Both versions of the bill were introduced in their respective chambers of Congress in June. The House version was sponsored by Reps. Earl Blumenauer (D-OR) and Brian Fitzpatrick (R-PA) and has 220 co-sponsors (197 Democrats and 23 Republicans). It was referred to the House Committee on Small Business on June 11.
Sens. Kyrsten Sinema (D-AZ), Roger Wicker (R-MS), Chris Van Hollen (D-MD), Lisa Murkowski (R-AK), Tammy Baldwin (D-WI), Joni Ernst (R-IA), Debbie Stabenow (D-MI), Cindy Hyde-Smith (R-MS), Richard Durbin (D-IL) and Martin Heinrick (D-MN) are original sponsors of the bill in the Senate. Four Democrats and one Republican have signed on as co-sponsors. The bill was referred to the Senate Committee on Small Business and Entrepreneurship on June 16.
Only breweries with on-site hospitality models qualify for RRF grants, and the BA had to lobby for their inclusion in the program because “people don’t necessarily understand the business model as much and how we were impacted,” Marisic said.
“Now, I can tell you there’s probably a lot of congressional offices that can tell you the difference between a production brewery, a taproom brewery, a brewpub and how they were impacted during the pandemic,” she added. “Congress was great at working with us.”

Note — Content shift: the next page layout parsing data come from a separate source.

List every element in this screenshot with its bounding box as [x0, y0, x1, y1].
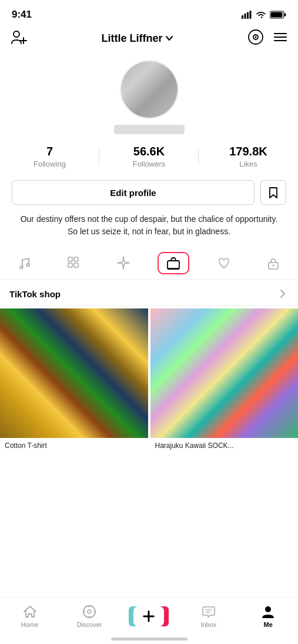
menu-button[interactable] — [272, 29, 289, 48]
tab-heart[interactable] — [209, 253, 239, 273]
svg-rect-22 — [168, 261, 179, 269]
nav-discover-label: Discover — [77, 621, 102, 628]
svg-rect-2 — [247, 12, 249, 19]
discover-icon — [82, 604, 97, 619]
svg-rect-1 — [245, 14, 246, 19]
tab-shop[interactable] — [158, 252, 189, 274]
avatar-image — [121, 61, 178, 118]
me-icon — [260, 604, 276, 619]
wifi-icon — [256, 11, 266, 19]
svg-point-27 — [88, 610, 91, 613]
lock-icon — [266, 255, 281, 271]
product-name-1: Cotton T-shirt — [0, 438, 148, 452]
nav-me[interactable]: Me — [252, 604, 284, 628]
svg-rect-5 — [271, 12, 283, 18]
bookmark-button[interactable] — [260, 180, 286, 205]
product-image-2 — [150, 308, 299, 438]
profile-section — [0, 54, 298, 134]
content-tabs — [0, 247, 298, 280]
followers-label: Followers — [133, 160, 166, 168]
svg-point-17 — [26, 264, 29, 267]
add-user-button[interactable] — [9, 28, 27, 48]
stat-following[interactable]: 7 Following — [0, 145, 99, 168]
avatar — [120, 60, 179, 119]
action-buttons: Edit profile — [0, 175, 298, 213]
likes-label: Likes — [239, 160, 257, 168]
signal-icon — [242, 11, 252, 19]
home-indicator — [111, 638, 187, 640]
edit-profile-button[interactable]: Edit profile — [12, 180, 255, 205]
svg-rect-3 — [250, 11, 252, 19]
product-image-1 — [0, 308, 148, 438]
status-time: 9:41 — [12, 9, 32, 21]
product-item-2[interactable]: Harajuku Kawaii SOCK... — [150, 308, 299, 452]
nav-discover[interactable]: Discover — [73, 604, 106, 628]
nav-home-label: Home — [21, 621, 38, 628]
header-action-icons — [247, 29, 289, 48]
svg-rect-21 — [74, 263, 78, 267]
bottom-nav: Home Discover — [0, 597, 298, 644]
battery-icon — [270, 11, 286, 19]
tab-sparkle[interactable] — [109, 253, 138, 273]
bookmark-icon — [267, 186, 280, 199]
eye-button[interactable] — [247, 29, 264, 48]
nav-create[interactable] — [133, 606, 165, 626]
product-item-1[interactable]: Cotton T-shirt — [0, 308, 148, 452]
music-icon — [17, 255, 32, 271]
svg-point-12 — [255, 36, 257, 38]
stat-likes[interactable]: 179.8K Likes — [199, 145, 298, 168]
svg-point-25 — [273, 265, 274, 267]
nav-home[interactable]: Home — [14, 604, 46, 628]
shop-bag-icon — [166, 255, 181, 271]
bio-text: Our destiny offers not the cup of despai… — [0, 213, 298, 247]
status-bar: 9:41 — [0, 0, 298, 26]
heart-icon — [216, 255, 232, 271]
nav-me-label: Me — [264, 621, 273, 628]
inbox-icon — [201, 604, 216, 619]
svg-point-16 — [20, 266, 23, 269]
following-count: 7 — [46, 145, 53, 158]
nav-inbox-label: Inbox — [200, 621, 216, 628]
stat-followers[interactable]: 56.6K Followers — [99, 145, 199, 168]
tab-lock[interactable] — [259, 253, 288, 273]
profile-header: Little Liffner — [0, 26, 298, 54]
plus-icon — [141, 609, 156, 624]
tab-grid[interactable] — [59, 253, 89, 273]
product-name-2: Harajuku Kawaii SOCK... — [150, 438, 299, 452]
tab-music[interactable] — [10, 253, 39, 273]
username-dropdown[interactable]: Little Liffner — [102, 32, 173, 45]
grid-icon — [66, 255, 82, 271]
home-icon — [22, 604, 38, 619]
svg-point-7 — [14, 31, 19, 37]
shop-section-title: TikTok shop — [9, 289, 61, 299]
svg-rect-18 — [68, 257, 72, 261]
svg-rect-19 — [74, 257, 78, 261]
shop-section-header[interactable]: TikTok shop — [0, 280, 298, 306]
username-placeholder — [114, 125, 185, 134]
status-icons — [242, 11, 286, 19]
svg-rect-20 — [68, 263, 72, 267]
profile-username: Little Liffner — [102, 32, 163, 45]
svg-rect-0 — [242, 15, 243, 19]
sparkle-icon — [116, 255, 131, 271]
dropdown-icon — [165, 34, 173, 42]
product-grid: Cotton T-shirt Harajuku Kawaii SOCK... — [0, 306, 298, 454]
following-label: Following — [34, 160, 66, 168]
nav-inbox[interactable]: Inbox — [192, 604, 225, 628]
stats-row: 7 Following 56.6K Followers 179.8K Likes — [0, 134, 298, 175]
likes-count: 179.8K — [229, 145, 267, 158]
followers-count: 56.6K — [133, 145, 165, 158]
chevron-right-icon — [277, 288, 289, 300]
svg-point-36 — [265, 606, 271, 612]
svg-rect-6 — [284, 14, 286, 16]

The BA is also monitoring the progress of the Hospitality and Commerce Job Recovery Act (H.R. 1346 and S.477), which includes a provision for a one-time tax credit for 90% of the cost perishable inventory, such as food and beer, between March 14 and September 30, 2020.
“There was a lot of beer out in the marketplace when everything shut down,” Marisic said.
Both bills were introduced in February and have bipartisan support.